While it is crucial to respond with humanitarian support in the short term, a medium- and longer-term plan must centre on human rights, High Commissioner for Human Rights Louise Arbour told a special session on the food crisis at the Human Rights Council.
“Such focus helps to analyze and confront the differing impact of the crisis on people,” she noted. “It contributes to clarify the imbalances in a society that trigger or exacerbate the food crisis.”
Mr. Arbour added that a rights-based approach will also take into account the voices of marginalized groups, along with human rights institutions, civil society organizations and others.
Such a solution could also help to defuse tensions and prevent civil unrest, as well as avert violations of civil and political rights in response to protests.
The current food emergency, she observed, was triggered by the confluence of several factors, including imbalances in supply and demand, unfair trade practices and distorted incentives and subsidies.
“Yet at its core and in its punitive effects, this crisis boils down to a lack of access to adequate food,” the High Commissioner told the Council at the start of the day-long event, adding that this access is a right protected by international law.

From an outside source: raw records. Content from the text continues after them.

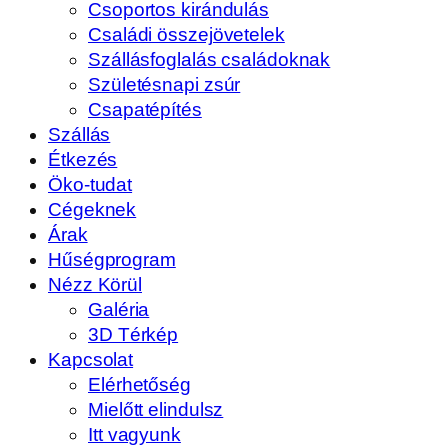
Csoportos kirándulás
Családi összejövetelek
Szállásfoglalás családoknak
Születésnapi zsúr
Csapatépítés
Szállás
Étkezés
Öko-tudat
Cégeknek
Árak
Hűségprogram
Nézz Körül
Galéria
3D Térkép
Kapcsolat
Elérhetőség
Mielőtt elindulsz
Itt vagyunk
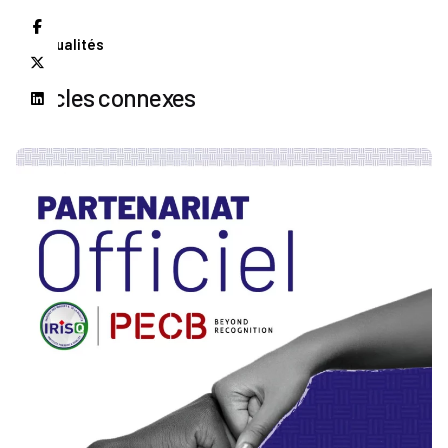
Actualités
Articles connexes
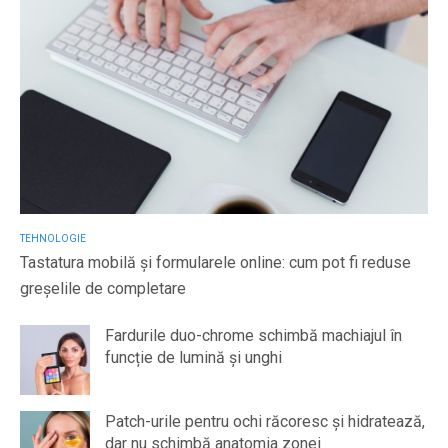
TEHNOLOGIE
Tastatura mobilă și formularele online: cum pot fi reduse
greșelile de completare
Fardurile duo-chrome schimbă machiajul în
funcție de lumină și unghi
Patch-urile pentru ochi răcoresc și hidratează,
dar nu schimbă anatomia zonei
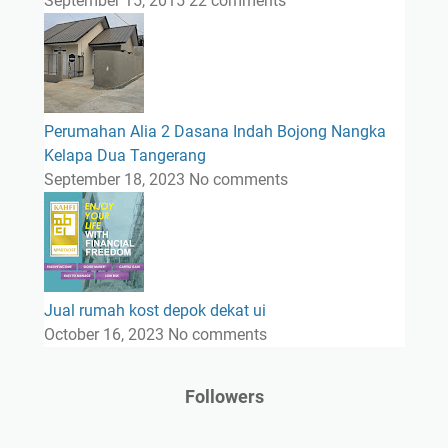
September 15, 2015
22 comments
Perumahan Alia 2 Dasana Indah Bojong Nangka
Kelapa Dua Tangerang
September 18, 2023
No comments
Jual rumah kost depok dekat ui
October 16, 2023
No comments
Followers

Not only must the impact of the crisis on marginalized people must be studied, but the root causes of such discrimination – such as exclusion from access to land, productive resources and decent work – must be eliminated, she said.

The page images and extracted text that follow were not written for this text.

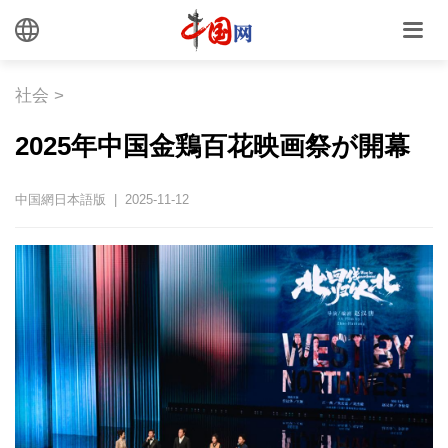
社会
>
2025年中国金鶏百花映画祭が開幕
中国網日本語版 | 2025-11-12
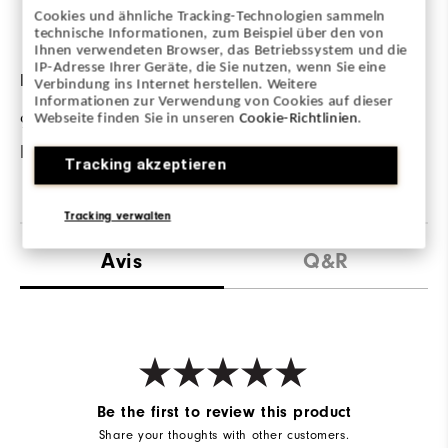
températures.
Cookies und ähnliche Tracking-Technologien sammeln
technische Informationen, zum Beispiel über den von
Ihnen verwendeten Browser, das Betriebssystem und die
IP-Adresse Ihrer Geräte, die Sie nutzen, wenn Sie eine
FABRIC
Verbindung ins Internet herstellen. Weitere
Informationen zur Verwendung von Cookies auf dieser
Webseite finden Sie in unseren
Cookie-Richtlinien
.
95% Nylon | 5%
Elastane
Tracking akzeptieren
Tracking verwalten
Avis
Q&R
Be the first to review this product
Share your thoughts with other customers.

If such comprehensive action is not taken, a “domino effect” which affects other rights, including the right to health or to education, could result, Ms. Arbour cautioned.

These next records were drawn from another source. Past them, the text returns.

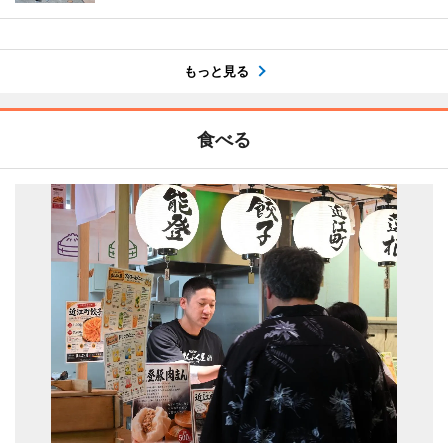
もっと見る
食べる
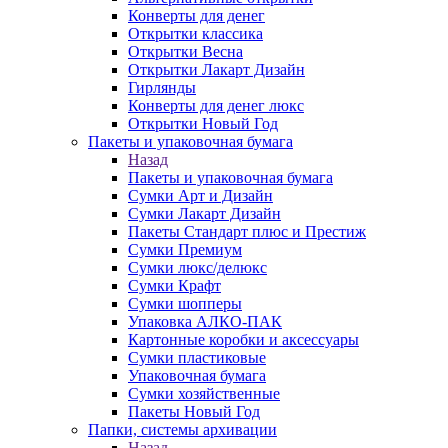
Конверты для денег
Открытки классика
Открытки Весна
Открытки Лакарт Дизайн
Гирлянды
Конверты для денег люкс
Открытки Новый Год
Пакеты и упаковочная бумага
Назад
Пакеты и упаковочная бумага
Сумки Арт и Дизайн
Сумки Лакарт Дизайн
Пакеты Стандарт плюс и Престиж
Сумки Премиум
Сумки люкс/делюкс
Сумки Крафт
Сумки шопперы
Упаковка АЛКО-ПАК
Картонные коробки и аксессуары
Сумки пластиковые
Упаковочная бумага
Сумки хозяйственные
Пакеты Новый Год
Папки, системы архивации
Назад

She emphasized the key role of States, which by human rights law must resolve such situations. “States’ obligations regarding the right to food and freedom from hunger also entail the adoption of national strategies to ensure food and nutrition security for all.”
The current crisis “transcends national boundaries,” the High Commissioner said, calling for cooperation among States in addressing the problem.
In his address to the Council, Olivier De Schutter, the Special Rapporteur on the right to food, underscored how the crisis should not be viewed as one that is solely humanitarian or macro-economic in nature, but as one that is focused on the right to food.
“What distinguishes a natural disaster from a violation from human rights is that, in the latter situation, we are capable of moving along the chain of causation, from the situation of the malnourished of the hungry to specific acts or abstentions by duty-holders,” he said.
It is up to individual countries to outline their plans regarding the right to food, the independent expert said. “At the same time, the international community must ensure that an enabling environment is created, allowing such national strategies to flourish, and providing financial and technical assistance where needed.”
The independent expert also called for stepped-up efforts to assist the agriculture sector in developing nations, in the face of soaring input prices.
“We must feed the hungry now, but we must also prevent famines from occurring tomorrow,” he pointed out.
The Council later adopted a resolution by consensus expressing its grave concern at the worsening global crisis.
It called on States – both individually and though cooperation and assistance – and others to make every effort to ensure the realization of the right to food as an essential human rights objective.
In a related development, poor countries relying on food imports are expected to spend 40 per cent more on food this year than they did last year, according to a new report by the UN Food and Agriculture Organization (FAO).
According to the latest Food Outlook, this year’s food import bill for the Low Income Food Deficit Countries (LIFDSs) is forecast to reach $169 billion this year.
FAO characterized this as a “worrying development,” noting that by the end of this year imports could cost four times as much as they did in 2000.
“Food is no longer the cheap commodity that it once was,” said the agency’s Assistant Director-General Hafez Ghanem, stressing that soaring food prices will likely exacerbate the food deprivation suffered by 854 million people. “We are facing the risk that the number of hungry will increase by many more millions of people.”
Although the global production outlook is favourable, this is unlikely to translate into the decline of many agriculture commodities because of the need to replenish stocks and rising utilization.
FAO predicts record cereal production this year, but tight markets will result in continued price volatility.